Instructions to follow
Gather the lines from the material that contain "Website".

>>>

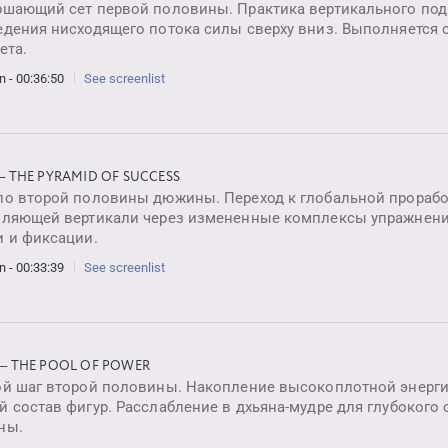
ршающий сет первой половины. Практика вертикального по
едения нисходящего потока силы сверху вниз. Выполняется 
сета.
n - 00:36:50
See screenlist
 — THE PYRAMID OF SUCCESS
ло второй половины дюжины. Переход к глобальной прорабо
вляющей вертикали через измененные комплексы упражнени
и и фиксации.
n - 00:33:39
See screenlist
 — THE POOL OF POWER
ой шаг второй половины. Накопление высокоплотной энерги
 состав фигур. Расслабление в дхьяна-мудре для глубокого 
ны.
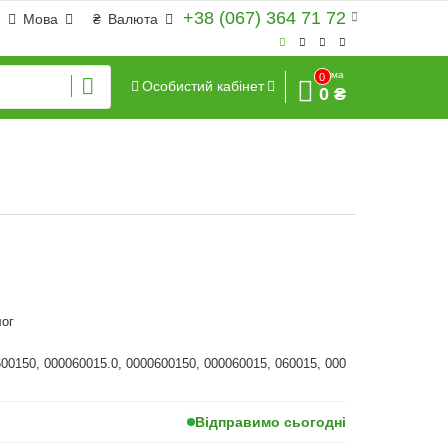
+38 (067) 364 71 72
Мова
₴
Валюта
Сума
0
Особистий кабінет
0 ₴
ог
600150, 000060015.0, 0000600150, 000060015, 060015, 000
Відправимо сьогодні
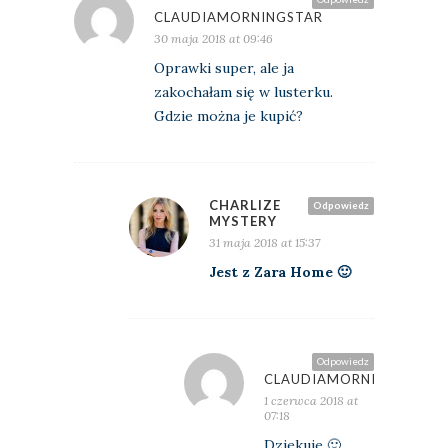
CLAUDIAMORNINGSTAR
30 maja 2018 at 09:46
Oprawki super, ale ja
zakochałam się w lusterku.
Gdzie można je kupić?
CHARLIZE
Odpowiedz
MYSTERY
31 maja 2018 at 15:37
Jest z Zara Home 🙂
Odpowiedz
CLAUDIAMORNINGSTAR
1 czerwca 2018 at
07:18
Dziekuje 🙂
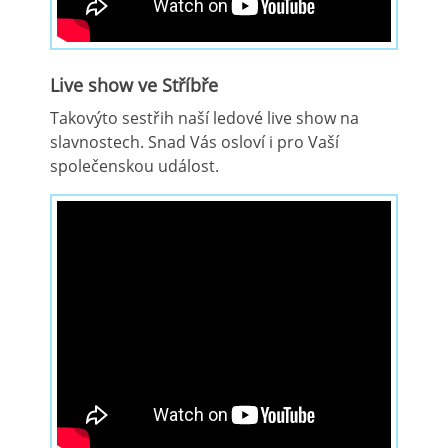
Live show ve Stříbře
Takovýto sestřih naší ledové live show na
slavnostech. Snad Vás osloví i pro Vaší
společenskou událost.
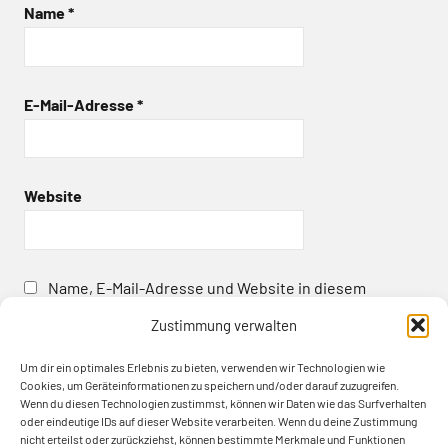
Name
*
E-Mail-Adresse
*
Website
Name, E-Mail-Adresse und Website in diesem
Browser für meinen nächsten Kommentar speichern.
Zustimmung verwalten
Um dir ein optimales Erlebnis zu bieten, verwenden wir Technologien wie
Cookies, um Geräteinformationen zu speichern und/oder darauf zuzugreifen.
Wenn du diesen Technologien zustimmst, können wir Daten wie das Surfverhalten
oder eindeutige IDs auf dieser Website verarbeiten. Wenn du deine Zustimmung
nicht erteilst oder zurückziehst, können bestimmte Merkmale und Funktionen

<<<

Exercise answer
Website
Name, E-Mail-Adresse und Website in diesem
oder eindeutige IDs auf dieser Website verarbeiten. Wenn du deine Zustimmung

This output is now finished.